Work item
Return every entry below exactly as written, minus the pictures.

===== Supplied information =====

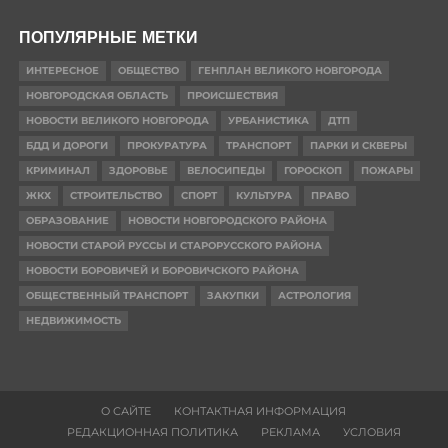
ПОПУЛЯРНЫЕ МЕТКИ
ИНТЕРЕСНОЕ
ОБЩЕСТВО
ГЕНПЛАН ВЕЛИКОГО НОВГОРОДА
НОВГОРОДСКАЯ ОБЛАСТЬ
ПРОИСШЕСТВИЯ
НОВОСТИ ВЕЛИКОГО НОВГОРОДА
УРБАНИСТИКА
ДТП
БДД И ДОРОГИ
ПРОКУРАТУРА
ТРАНСПОРТ
ПАРКИ И СКВЕРЫ
КРИМИНАЛ
ЗДОРОВЬЕ
ВЕЛОСИПЕДЫ
ГОРОСКОП
ПОЖАРЫ
ЖКХ
СТРОИТЕЛЬСТВО
СПОРТ
КУЛЬТУРА
ПРАВО
ОБРАЗОВАНИЕ
НОВОСТИ НОВГОРОДСКОГО РАЙОНА
НОВОСТИ СТАРОЙ РУССЫ И СТАРОРУССКОГО РАЙОНА
НОВОСТИ БОРОВИЧЕЙ И БОРОВИЧСКОГО РАЙОНА
ОБЩЕСТВЕННЫЙ ТРАНСПОРТ
ЗАКУПКИ
АСТРОЛОГИЯ
НЕДВИЖИМОСТЬ
О САЙТЕ
КОНТАКТНАЯ ИНФОРМАЦИЯ
РЕДАКЦИОННАЯ ПОЛИТИКА
РЕКЛАМА
УСЛОВИЯ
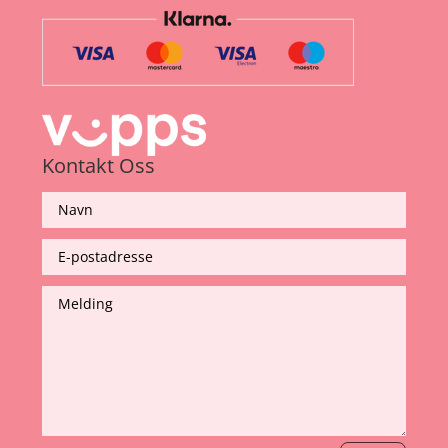
Kontakt Oss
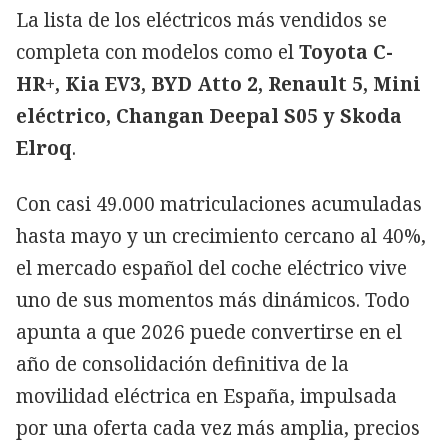
La lista de los eléctricos más vendidos se
completa con modelos como el
Toyota C-
HR+, Kia EV3, BYD Atto 2, Renault 5, Mini
eléctrico, Changan Deepal S05 y Skoda
Elroq
.
Con casi 49.000 matriculaciones acumuladas
hasta mayo y un crecimiento cercano al 40%,
el mercado español del coche eléctrico vive
uno de sus momentos más dinámicos. Todo
apunta a que 2026 puede convertirse en el
año de consolidación definitiva de la
movilidad eléctrica en España, impulsada
por una oferta cada vez más amplia, precios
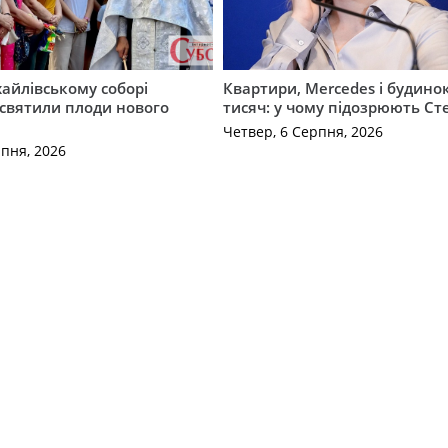
айлівському соборі
Квартири, Mercedes і будинок
святили плоди нового
тисяч: у чому підозрюють С
Четвер, 6 Серпня, 2026
рпня, 2026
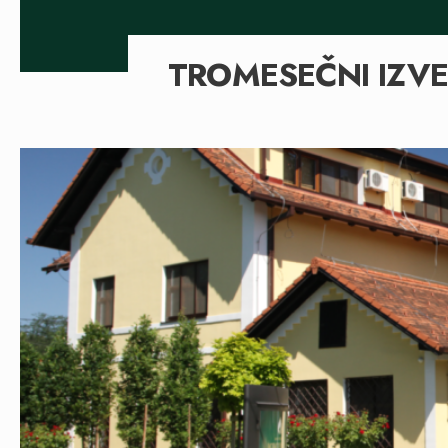
TROMESEČNI IZVE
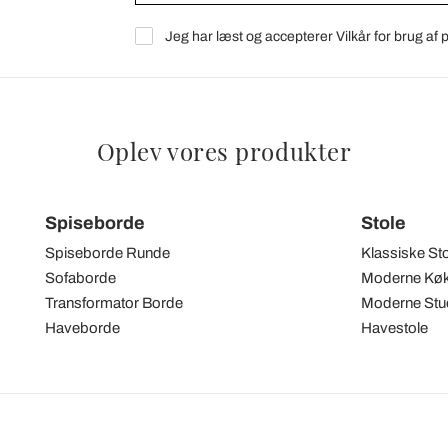
Jeg har læst og accepterer Vilkår for brug af
Oplev vores produkter
Spiseborde
Stole
Spiseborde Runde
Klassiske St
Sofaborde
Moderne Køk
Transformator Borde
Moderne Stue
Haveborde
Havestole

=====

Exercise response
ПОПУЛЯРНЫЕ МЕТКИ
ИНТЕРЕСНОЕ
ОБЩЕСТВО
ГЕНПЛАН ВЕЛИКОГО НОВГОРОДА
НОВГОРОДСКАЯ ОБЛАСТЬ
ПРОИСШЕСТВИЯ
НОВОСТИ ВЕЛИКОГО НОВГОРОДА
УРБАНИСТИКА
ДТП
БДД И ДОРОГИ
ПРОКУРАТУРА
ТРАНСПОРТ
ПАРКИ И СКВЕРЫ
КРИМИНАЛ
ЗДОРОВЬЕ
ВЕЛОСИПЕДЫ
ГОРОСКОП
ПОЖАРЫ
ЖКХ
СТРОИТЕЛЬСТВО
СПОРТ
КУЛЬТУРА
ПРАВО
ОБРАЗОВАНИЕ
НОВОСТИ НОВГОРОДСКОГО РАЙОНА
НОВОСТИ СТАРОЙ РУССЫ И СТАРОРУССКОГО РАЙОНА
НОВОСТИ БОРОВИЧЕЙ И БОРОВИЧСКОГО РАЙОНА
ОБЩЕСТВЕННЫЙ ТРАНСПОРТ
ЗАКУПКИ
АСТРОЛОГИЯ
НЕДВИЖИМОСТЬ
О САЙТЕ
КОНТАКТНАЯ ИНФОРМАЦИЯ
РЕДАКЦИОННАЯ ПОЛИТИКА
РЕКЛАМА
УСЛОВИЯ
Kontakt Oss
La lista de los eléctricos más vendidos se
completa con modelos como el
Toyota C-
HR+, Kia EV3, BYD Atto 2, Renault 5, Mini
eléctrico, Changan Deepal S05 y Skoda
Elroq
.
Con casi 49.000 matriculaciones acumuladas
hasta mayo y un crecimiento cercano al 40%,
el mercado español del coche eléctrico vive
uno de sus momentos más dinámicos. Todo
apunta a que 2026 puede convertirse en el
año de consolidación definitiva de la
movilidad eléctrica en España, impulsada
por una oferta cada vez más amplia, precios
айлівському соборі
Квартири, Mercedes і будинок
святили плоди нового
тисяч: у чому підозрюють С
Четвер, 6 Серпня, 2026
рпня, 2026
TROMESEČNI IZVE
Jeg har læst og accepterer Vilkår for brug af
Oplev vores produkter
Spiseborde
Stole
Spiseborde Runde
Klassiske St
Sofaborde
Moderne Køk
Transformator Borde
Moderne Stue
Haveborde
Havestole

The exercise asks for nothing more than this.